Manufacturers are answering the call
Manufacturers from every sector must answer the call for help against the spread of COVID-19. Pharmaceutical and medical manufacturers are on the front lines, producing everything from drugs to durable medical equipment like ventilators used in treatment. Food manufacturers are close behind as consumer demand skyrockets over fear of quarantines and lockdowns. Textile manufacturers and producers of personal protective equipment (PPE) are stretched thin as they ramp up production of vital necessities.
Manufacturers with no direct production capabilities are finding ways to help as well. Electronics manufacturers are lending technologies to other producers. Automakers like GM are leveraging partnerships to funnel funds and manpower into production of life-saving equipment like ventilators. Even the ever-noteworthy CEO Elon Musk has chimed in to offer help.
The race against time
While it’s amazing to see the agility and flexibility of so many manufacturers across the spectrum of industry, there’s a looming problem hampering their efforts — time.
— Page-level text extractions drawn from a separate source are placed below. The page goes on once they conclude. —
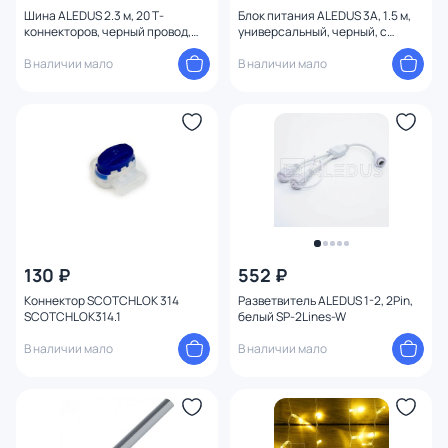
Шина ALEDUS 2.3 м, 20 Т-
Блок питания ALEDUS 3А, 1.5 м,
коннекторов, черный провод,
универсальный, черный, с
2Pin MC-2.3M-20-B
вилкой PC-B-1.5M
В наличии мало
В наличии мало
130 ₽
552 ₽
Коннектор SCOTCHLOK 314
Разветвитель ALEDUS 1-2, 2Pin,
SCOTCHLOK314.1
белый SP-2Lines-W
В наличии мало
В наличии мало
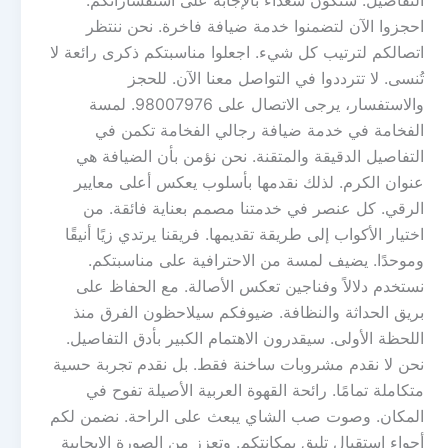
التفاصيل. سنكون سعداء بالإجابة على استفساراتكم.
احجزوا الآن لتضمنوا خدمة ضيافة فاخرة. نحن ننتظر
اتصالكم لترتيب كل شيء. اجعلوا مناسبتكم ذكرى رائعة لا
تُنسى. لا تترددوا في التواصل معنا الآن. للحجز
والاستفسار، يرجى الاتصال على 98007976. لمسة
الفخامة في خدمة ضيافة رجالي الفخامة تكمن في
التفاصيل الدقيقة والمتقنة. نحن نؤمن بأن الضيافة هي
عنوان الكرم. لذلك نقدمها بأسلوب يعكس أعلى معايير
الرقي. كل عنصر في خدمتنا مصمم بعناية فائقة. من
اختيار الأكواب إلى طريقة تقديمها. فريقنا يرتدي زيًا أنيقًا
وموحدًا. يضيف لمسة من الاحترافية على مناسبتكم.
نستخدم دلالاً وفناجين تعكس الأصالة. مع الحفاظ على
بريق الحداثة والنظافة. ضيوفكم سيلاحظون الفرق منذ
اللحظة الأولى. سيقدرون الاهتمام الكبير بأدق التفاصيل.
نحن لا نقدم مشروبات ساخنة فقط. بل نقدم تجربة حسية
متكاملة تمامًا. رائحة القهوة العربية الأصيلة تفوح في
المكان. وصوت صب الشاي يبعث على الراحة. نضمن لكم
أجواء استقبال تليق بمكانتكم. وتعزز من الصورة الإيجابية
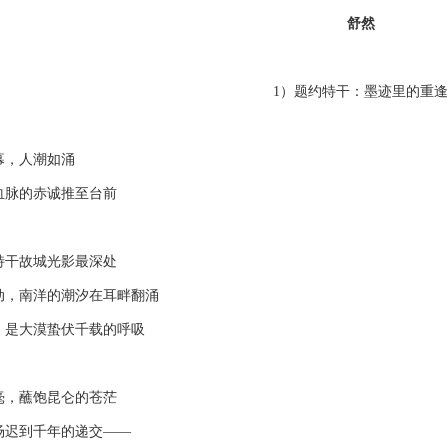
舒然
1）题约特干：墨迹里的重逢
，人潮如涌
脉的赤诚推至台前
干故城光影最深处
南洋的潮汐在耳畔翻涌
是大漠蛰伏千载的呼吸
，蘸饱昆仑的苍茫
迟到千年的递交——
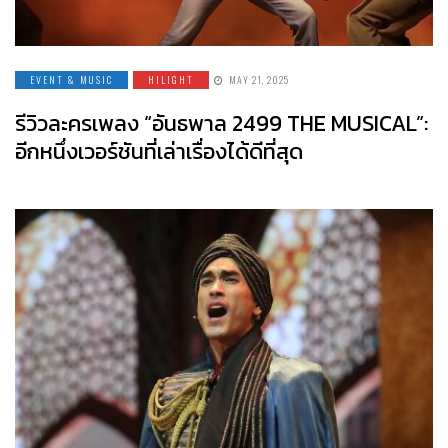
EVENT & MUSIC
HILIGHT
MAY 21, 2025
รีวิวละครเพลง “อันธพาล 2499 THE MUSICAL”:
อีกหนึ่งเวอร์ชันที่เล่าเรื่องได้ดีที่สุด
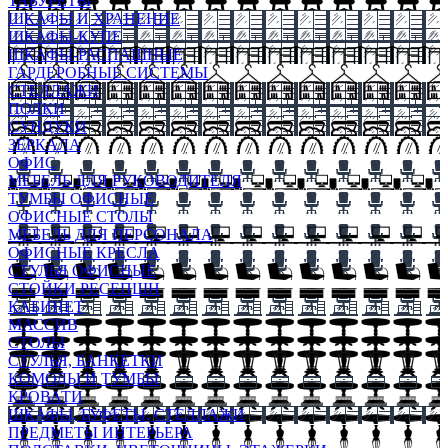
ТАБУРЕТЫ
ШКАФЫ И ХРАНЕНИЕ
ШКАФЫ-КУПЕ
ШКАФЫ-РАСПАШНЫЕ
ГАРДЕРОБНЫЕ СИСТЕМЫ
СТЕЛЛАЖИ
ПОЛКИ
СУНДУКИ
ЗЕРКАЛА
ОФИС
МЕБЕЛЬ ДЛЯ РУКОВОДИТЕЛЯ
ТУМБЫ ОФИСНЫЕ
ОФИСНЫЕ СТОЛЫ
МЕБЕЛЬ ДЛЯ ПЕРСОНАЛА
ОФИСНЫЕ КРЕСЛА
СТУЛЬЯ ОФИСНЫЕ
СТОЙКИ РЕСЕПШН
КАБИНЕТ
МАССИВ
СТОЛЫ
СТУЛЬЯ, БАНКЕТКИ
КОМОДЫ И ТУМБЫ
КРОВАТИ
ШКАФЫ, БУФЕТЫ, СТЕЛЛАЖИ
ПРЕДМЕТЫ ИНТЕРЬЕРА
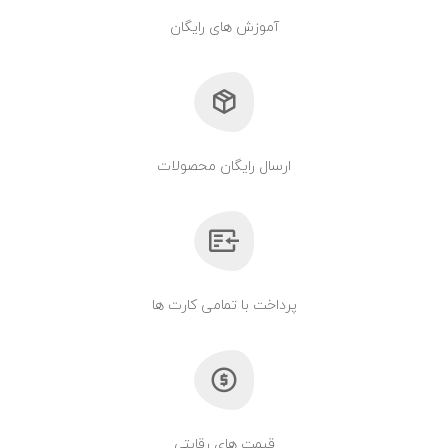
آموزش های رایگان
ارسال رایگان محصولات
پرداخت با تمامی کارت ها
قیمت های رقابتی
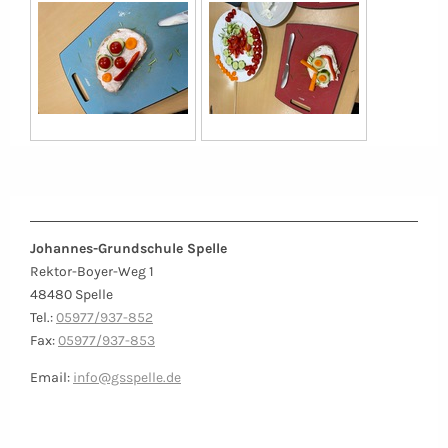
Johannes-Grundschule Spelle
Rektor-Boyer-Weg 1
48480 Spelle
Tel.:
05977/937-852
Fax:
05977/937-853
Email:
info@gsspelle.de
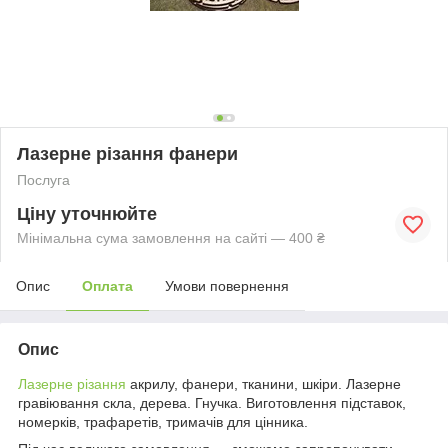
Лазерне різання фанери
Послуга
Ціну уточнюйте
Мінімальна сума замовлення на сайті — 400 ₴
Опис
Оплата
Умови повернення
Опис
Лазерне різання
акрилу, фанери, тканини, шкіри.
Лазерне
гравіювання скла, дерева.
Гнучка. Виготовлення підставок,
номерків, трафаретів, тримачів для цінника.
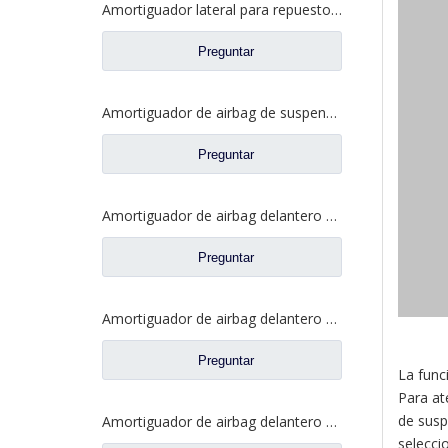
Amortiguador lateral para repuestos de camiones Dongfeng Liuqi Balong M5Q-5001030A
Preguntar
Amortiguador de airbag de suspensión trasera para repuestos de camiones Liuqi Balong 507 M5Q-5001550B
Preguntar
Amortiguador de airbag delantero para repuestos de camiones Liuqi Chenglong H63-5001450
Preguntar
Amortiguador de airbag delantero para repuestos de camiones Liuqi Chenglong H7 H73-5001470
Preguntar
La func
Para at
de susp
Amortiguador de airbag delantero para repuestos de camiones Liuqi Chenglong H7 H73-5001450E
selecci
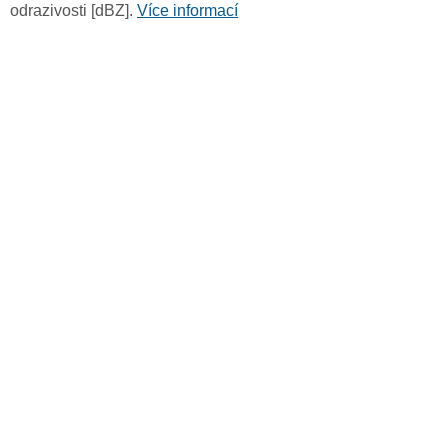
odrazivosti [dBZ].
Více informací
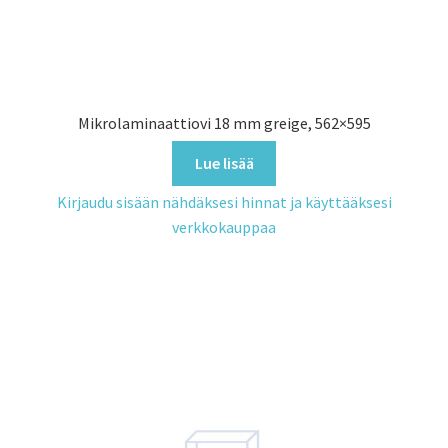
Mikrolaminaattiovi 18 mm greige, 562×595
Lue lisää
Kirjaudu sisään nähdäksesi hinnat ja käyttääksesi
verkkokauppaa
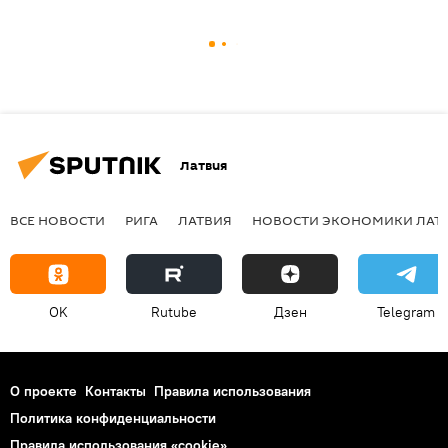
Латвия
ВСЕ НОВОСТИ
РИГА
ЛАТВИЯ
НОВОСТИ ЭКОНОМИКИ ЛАТ
OK
Rutube
Дзен
Telegram
О проекте
Контакты
Правила использования
Политика конфиденциальности
Правила использования «cookie»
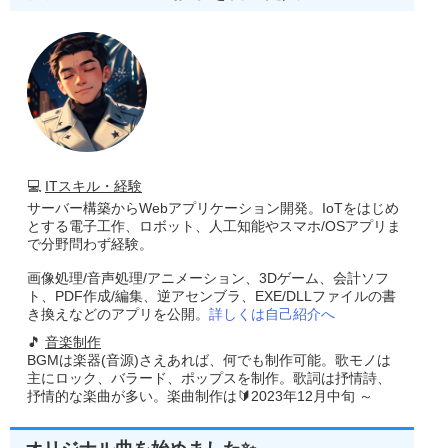
💻
ITスキル・経験
サーバー構築からWebアプリケーション開発。IoTをはじめ
とする電子工作、ロボット、人工知能やスマホ/OSアプリま
で分野問わず経験。
画像処理/音声処理/アニメーション、3Dゲーム、会計ソフ
ト、PDF作成/編集、逆アセンブラ、EXE/DLLファイルの書
き換えなどのアプリを公開。
詳しくは自己紹介へ
🎵
音楽制作
BGMは楽器(音源)さえあれば、何でも制作可能。歌モノは
主にロック、バラード、ポップスを制作。歌詞は抒情詩、
抒情的な楽曲が多い。楽曲制作は🔰2023年12月中旬 ～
Based on projected models generated by examining the spread of COVID-19 in China and Italy, the U.S. is experiencing new cases at an unprecedented rate. In a stratagem to flatten the curve, the U.S. is quickly running up against a wall. Hospital infrastructures could become even more overwhelmed. PPE like essential n95 masks will run out, causing the virus to spread quicker in hospitals. Ventilators won’t accommodate the rise in severe cases reported, leading to a higher mortality rate. The list goes on.
Manufacturers are up against the clock. Who can move faster: production lines or the virus?
What does manufacturing need to do?
As manufacturing races to support the fight against the COVID-19 pandemic, the industry as a whole needs to hunker down. Manufacturing’s success will stem from its ability to achieve specific goals:
- Keep transmission rates in factories low, so the workforce remains healthy.
- Maintain peak production levels of essential items like PPE, food, and medical supplies.
- Repurpose non-critical supplies to mission-critical operations.
- Continue to keep people employed and operations running.
Industry bellwethers are cognizant of these goals and working hard to engrain them in their operations. There have been cross-border efforts to aid countries hit hard by the virus, whose manufacturing efforts are stunted. The longer domestic factories can keep their production lines running, the better able we are to fight back against COVID-19.